Why does this manual RNN not match nn.RNN?

Muppet · February 6, 2019, 8:04pm

Can someone tell me why the below “Manual RNN” does not tie out to the “nn.RNN” function?

class RNN(nn.Module):
    def __init__(self, batchSize, inputSize, outputSize):
        super(RNN, self).__init__()
        self.batchSize = batchSize
        self.inputSize = inputSize
        self.hiddenSize = 10
        
        self.rnn = nn.RNN(self.inputSize, self.hiddenSize)
        self.hidden = nn.Linear(self.hiddenSize + self.inputSize, self.hiddenSize)
        self.linear = nn.Linear(self.hiddenSize, outputSize)
        self.tanh = nn.Tanh()
        
    def forward(self, x):
        #x = a single name, as one-hot encoded vector (31 possible chars)
        
        #MANUAL RNN
        hidden = torch.zeros(1, self.hiddenSize)
        for letter in x:
            letter = letter.view(1, -1)
            hidden = hidden.view(1, -1)
            combined = torch.cat( (letter, hidden), dim=1)
            hidden = self.tanh(self.hidden(combined))
        output1 = self.linear(hidden)
        
        #nn.RNN from pytorch
        hidden = torch.zeros(1, self.hiddenSize)
        x = x.view(5, 1, -1)
        hidden = hidden.view(1, 1, -1)
        output, hidden = self.rnn(x, hidden)
        hidden = hidden.view(1, -1)
        output2 = self.linear(hidden)
        
        if (output1 != output2).any():
            print(output1)
            print(output2)
            raise Exception('Manual RNN does not match nn.RNN')
        
        return output, hidden

Result:

tensor([[ 0.0006, -0.1234, -0.1572,  0.3339, -0.2149,  0.0967, -0.0302, -0.0470,
         -0.1969,  0.0827, -0.0481,  0.3200, -0.1252,  0.1596,  0.0969,  0.0946,
          0.3446, -0.1893]], grad_fn=<ThAddmmBackward>)
tensor([[-0.0289, -0.1587, -0.1367,  0.1682, -0.1722,  0.2661,  0.1075, -0.2680,
         -0.1853,  0.1767,  0.0378,  0.2075, -0.1701,  0.1740,  0.2489,  0.0971,
          0.1929, -0.2300]], grad_fn=<ThAddmmBackward>)
Exception: Manual RNN does not match nn.RNN

What am I doing wrong? I tried looking into the underlying code for nn.RNN but the interesting part disappears in their backend function.

Thanks!

tom · February 6, 2019, 8:34pm

Maybe I’m missing it, but are you using the same weights/biases?

Best regards

Thomas

Muppet · February 6, 2019, 10:23pm

I guess my first question is if I am doing it right in theory to begin with?
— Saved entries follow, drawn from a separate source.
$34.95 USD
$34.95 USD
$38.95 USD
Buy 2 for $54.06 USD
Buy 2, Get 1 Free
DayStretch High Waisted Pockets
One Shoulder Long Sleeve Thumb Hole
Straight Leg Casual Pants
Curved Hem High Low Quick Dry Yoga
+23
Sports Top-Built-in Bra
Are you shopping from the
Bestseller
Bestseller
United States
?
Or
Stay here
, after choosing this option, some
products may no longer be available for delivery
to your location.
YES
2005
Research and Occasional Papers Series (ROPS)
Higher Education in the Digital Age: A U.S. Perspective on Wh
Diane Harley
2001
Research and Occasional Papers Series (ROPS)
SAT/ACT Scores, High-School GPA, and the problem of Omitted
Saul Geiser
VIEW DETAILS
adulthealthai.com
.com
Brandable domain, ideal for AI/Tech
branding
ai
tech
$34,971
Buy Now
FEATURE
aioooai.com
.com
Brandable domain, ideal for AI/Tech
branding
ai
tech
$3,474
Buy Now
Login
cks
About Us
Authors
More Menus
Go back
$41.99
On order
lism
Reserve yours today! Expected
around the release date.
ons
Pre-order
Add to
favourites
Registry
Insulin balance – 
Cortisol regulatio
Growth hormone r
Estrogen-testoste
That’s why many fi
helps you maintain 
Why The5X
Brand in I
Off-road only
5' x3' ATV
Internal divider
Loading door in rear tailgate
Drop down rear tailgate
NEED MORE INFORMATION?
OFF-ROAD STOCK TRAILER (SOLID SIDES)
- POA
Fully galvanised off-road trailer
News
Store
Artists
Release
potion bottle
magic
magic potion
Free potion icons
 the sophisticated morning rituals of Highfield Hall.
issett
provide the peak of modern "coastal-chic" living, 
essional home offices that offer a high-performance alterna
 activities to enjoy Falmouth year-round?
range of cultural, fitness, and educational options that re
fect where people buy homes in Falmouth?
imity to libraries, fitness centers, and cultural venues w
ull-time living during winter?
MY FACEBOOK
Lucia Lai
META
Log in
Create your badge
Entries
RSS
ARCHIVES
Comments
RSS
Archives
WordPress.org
I am not initializing the weights/biases in any specific way, but I am fixing the random seeds as such:

    random.seed(666)
    np.random.seed(666)
    torch.manual_seed(666)
    torch.cuda.manual_seed_all(666)
    torch.backends.cudnn.deterministic = True

Is there a way I can make sure the weights and biases all get initialized the same way?